**Problem:**
Return only the lines of the listing below that run from the line with "While delivering his" through the line with "APC (second petitioner), had", both ends included, exactly as written.
══════════════════════════════
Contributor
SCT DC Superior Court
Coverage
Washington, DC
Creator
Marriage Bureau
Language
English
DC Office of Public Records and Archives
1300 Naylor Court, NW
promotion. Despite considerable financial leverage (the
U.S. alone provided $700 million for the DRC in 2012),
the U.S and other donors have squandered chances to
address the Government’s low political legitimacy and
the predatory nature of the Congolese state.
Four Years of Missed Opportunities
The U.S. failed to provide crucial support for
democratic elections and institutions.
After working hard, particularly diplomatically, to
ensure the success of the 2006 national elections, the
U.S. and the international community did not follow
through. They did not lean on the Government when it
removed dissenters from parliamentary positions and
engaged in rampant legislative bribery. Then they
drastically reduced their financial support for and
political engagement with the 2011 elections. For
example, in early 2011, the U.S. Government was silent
══════════════════════════════
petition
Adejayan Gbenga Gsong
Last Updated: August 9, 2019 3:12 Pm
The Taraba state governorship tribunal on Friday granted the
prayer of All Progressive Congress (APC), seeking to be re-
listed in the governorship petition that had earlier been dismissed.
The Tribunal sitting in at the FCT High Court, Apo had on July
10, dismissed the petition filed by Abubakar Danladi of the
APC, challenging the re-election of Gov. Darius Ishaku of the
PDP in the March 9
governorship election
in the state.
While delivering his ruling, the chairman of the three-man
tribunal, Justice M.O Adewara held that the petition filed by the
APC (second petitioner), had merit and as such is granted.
══════════════════════════════
**Result for this task:**
While delivering his ruling, the chairman of the three-man
tribunal, Justice M.O Adewara held that the petition filed by the
APC (second petitioner), had merit and as such is granted.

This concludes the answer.